* _Your task_: Every entry below is to be returned unchanged. Images are not part of the copy.

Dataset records
○ ○ ○ ○ ○

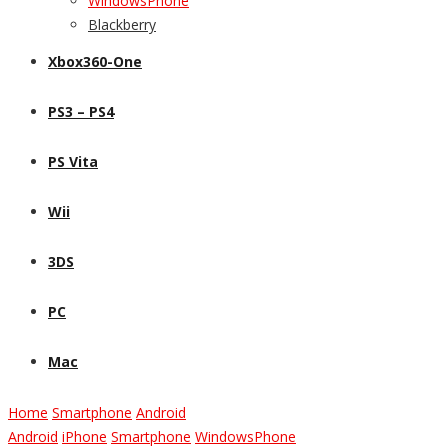
WindowsPhone
Blackberry
Xbox360-One
PS3 – PS4
PS Vita
Wii
3DS
PC
Mac
Home
Smartphone
Android
Android
iPhone
Smartphone
WindowsPhone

○ ○ ○ ○ ○

* _Expected output_:
WindowsPhone
Blackberry
Xbox360-One
PS3 – PS4
PS Vita
Wii
3DS
PC
Mac
Home
Smartphone
Android
Android
iPhone
Smartphone
WindowsPhone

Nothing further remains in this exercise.